|
После того как Саломахин представился, она предложила ему раздеться и провела к столу, по-деревенски стоявшему в переднем углу возле скамеек по стенам.
– С дороги продрогли, наверное? – осведомилась она. – Может, самовар поставить?
– От чаю не откажусь, – улыбнулся Саломахин. – Тем более разговора у нас хватит на целый вечер… – И в то время, когда она отошла от печи, возле которой матово отсвечивал старенький самовар, спросил:
– Анна Никифоровна, вам приходилось когда-нибудь знавать Афанасия Мельника?..
Ответила она не прежде, чем подложила шабалкой углей в самовар:
– Приходилось.
– Не могли бы вы рассказать об этом знакомстве поподробнее?
– Вы человек должностной и нездешний. Раз спрашиваете, значит – надо. Чего мне таить? Не сама, так люди расскажут хуже… Погодите, с самоваром управлюсь.
Василий Тихонович внимательно наблюдал за ней, но не приметил и тени волнения. И только после того как был заварен чай и разлит по чашкам, она взглянула на него прямо.
– Дело давнишнее… Бабий грех. Разве его скроешь?
Василий Тихонович отпил глоток горячего чая, а она легонько отодвинула от себя чашку, закуталась в пуховый платок.
– Что говорить… Замуж вышла рано, еще до войны осталась солдаткой с махоньким на руках. А как началось, по второму году получила похоронную. Перебивались вдвоем со свекровушкой, но и она перед победой умерла вот в этой самой избе… Я работала на ферме дояркой. Парнишка подрос к тому времени, Поднимусь до света, приготовлю кое-что да выставлю ему на стол, чтобы не будить, а сама бежать… Обратно домой – тоже затемно… Вот так и жила.
Не прерывая рассказа, она подлила в чашку Саломахина и, словно только сейчас вспомнив о его главном вопросе, перешла к другому:
– Зимой было… Торопилась домой, а до фермы у нас больше километра, место открытое, ветер секет, как хлыстом. Слышу, сани скрипят, догоняют меня.

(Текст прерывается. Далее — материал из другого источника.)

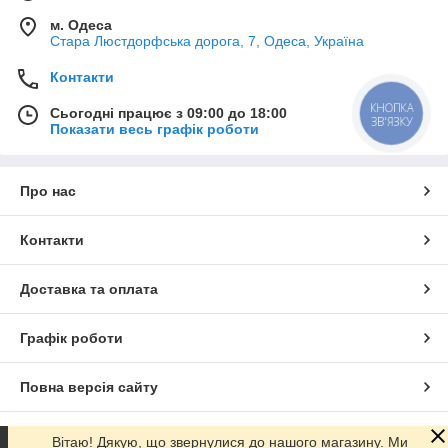
м. Одеса
Стара Люстдорфська дорога, 7, Одеса, Україна
Контакти
КНОПКА
Сьогодні працює з 09:00 до 18:00
ЗВ'ЯЗКУ
Показати весь графік роботи
Про нас
Контакти
Доставка та оплата
Графік роботи
Повна версія сайту
Сайт створено на маркетплейсі
Prom.ua
Вітаю! Дякую, що звернулися до нашого магазину. Ми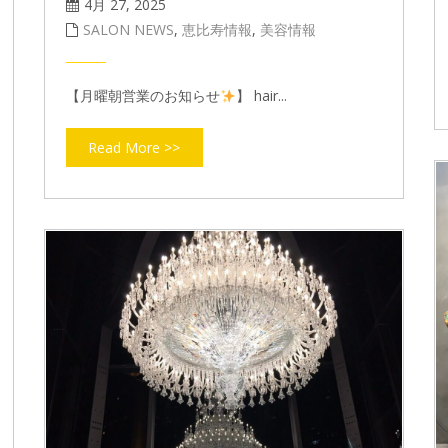
4月 27, 2025
SALON NEWS
,
恵比寿情報
,
美容情報
【月曜朝営業のお知らせ
】 hair...
Read More >>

Не спрашивая, пала в них. А это как раз Афанасий Мельник ехал. Тогда впервой и увидела его. Не понравился он мне, злым показался, да еще и нерусский… Как в деревню-то заехали, я и увидела, что сам-то он задубел на морозе пуще моего. Позвала в избу, чаю подала. Оттаял. Закурил. Вон там, у порога, на голбешнице сидел. Свету электрического тогда не было. На столе – мигушка, в избе темно. А я вижу, что у него глаза блестят. Когда уехал, даже на душе легче стало…
Пожала плечами.
– А потом невзначай еще несколько раз встречала. Он конюхом в Кабаньем работал. Догонит на дороге, остановится, подвезет до деревни, либо – к ферме… А когда нужда случалась в Кабанье ехать, так лошадь предлагал. Людей избегал, а ко мне привык…
Василию Тихоновичу казалось, что она никак не решается сказать ему то главное, что он знал, поэтому и рассказ ее как-то сам собой уходил в сторону. Она тоже, видимо, чувствовала это и впервые за весь вечер смешалась. А потом решилась вдруг:
– Однажды заехал ко мне сам, увидел, что двери в избе настежь. Мальчишка где-то на улице бегал: летом-то темнеет поздно. Я только что ужин изготовила. Ну, пригласила его… Не знаю, как потом все и получилось… С того вечера и стал ко мне приезжать…
Она вздохнула облегченно и стала по-прежнему спокойной.
– Не хотела видеться с ним, – признавалась она. – Каждый раз, проводив, думала, что вдругорядь не пущу. И казнила себя всячески: и что люди видят, и что человек он женатый, и что войну подло пережил… А как приезжал – опять уступала…
– И как же вы расстались? – решился спросить Саломахин.